Reproducibility in Science

A main focus for IDIA is the development of tools to do science in data-intensive fields. A major challenge to this end, and indeed in all of modern science, is reproducibility. Ideally, the scientific community needs to be able to independently reproduce scientific results to trust them and incorporate them in to the global body of scientific knowledge. Over the past twenty years a growing portion of published scientific results have overstated their statistical significance and cannot be replicated. This threatens to undermine the credibility of scientific inquiry both in the scientific community and in the public eye.

In response to this, a flurry of discussion and research on how to fix the scientific process has started, especially at the level of institutions and funding agencies. The first recommended course of action is often to move toward making experimental data open and more widely accessible. In principle, this allows for easier verification of results from independent scientists. It also helps preserve initial knowledge from expensive experiments and allows for possible further discoveries in the future. 

While open data is indeed a necessity, it is not sufficient to achieve full reproducibility. This is especially true in the case of data-intensive research, which is confounded by large datasets and the computational resources needed to process them. The technical and human complexity inherent in modern fields of big data science, such as radio astronomy, genomics, and high energy physics, has made it progressively more difficult to validate and replicate results.

For example, if an independent researcher were to seek to reproduce a published result in radio astronomy, they would find it to be prohibitively expensive to replicate even a portion of the analysis pipeline. Therefore, rather than simply making results and datasets open to the public, it is necessary to design scientific analysis with reproducibility in mind from the very beginning. To make this a reality, researchers must create tools and services to streamline the way that scientists fully document, share, and preserve their full analyses pipelines before publishing a result. 

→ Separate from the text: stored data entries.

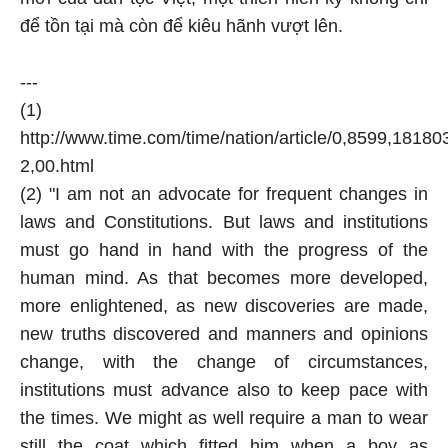
để tồn tại mà còn để kiêu hãnh vượt lên.
---
(1)
http://www.time.com/time/nation/article/0,8599,18180
2,00.html
(2) "I am not an advocate for frequent changes in
laws and Constitutions. But laws and institutions
must go hand in hand with the progress of the
human mind. As that becomes more developed,
more enlightened, as new discoveries are made,
new truths discovered and manners and opinions
change, with the change of circumstances,
institutions must advance also to keep pace with
the times. We might as well require a man to wear
still the coat which fitted him when a boy as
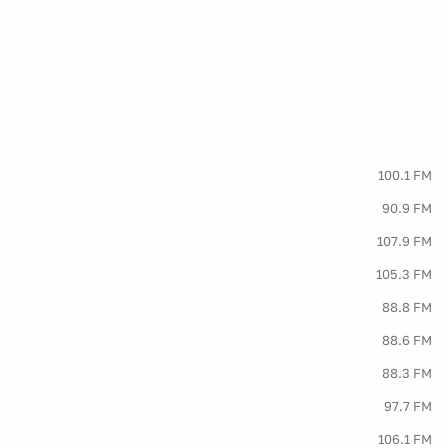
100.1 FM
90.9 FM
107.9 FM
105.3 FM
88.8 FM
88.6 FM
88.3 FM
97.7 FM
106.1 FM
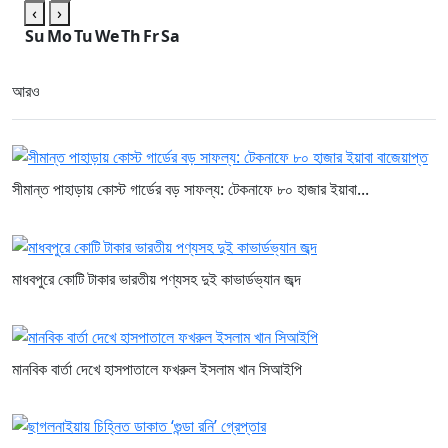
‹
›
Su
Mo
Tu
We
Th
Fr
Sa
আরও
সীমান্ত পাহাড়ায় কোস্ট গার্ডের বড় সাফল্য: টেকনাফে ৮০ হাজার ইয়াবা...
মাধবপুরে কোটি টাকার ভারতীয় পণ্যসহ দুই কাভার্ডভ্যান জব্দ
মানবিক বার্তা দেখে হাসপাতালে ফখরুল ইসলাম খান সিআইপি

Since IDIA is pursuing advancement in infrastructure for scientific computing and analysis techniques while conducting novel scientific research, it is uniquely positioned to innovate the tools that transform the way science is conducted. Software engineers and data scientists are collaborating with researchers to test existing software and develop new solutions that preserve and share data, code, software, computing environments, workflows, documentation, and results.

The same tools that enable reusable analyses tend to also make existing scientific procedures easier and faster. In addition to encouraging preservation and transparency, the tools that encourage reproducibility also help to reduce redundancy and make it easier for scientists to collaborate and share their work. Thus, the mission of reproducibility fits seamlessly with the mission to build a modern, next-generation scientific computing environment.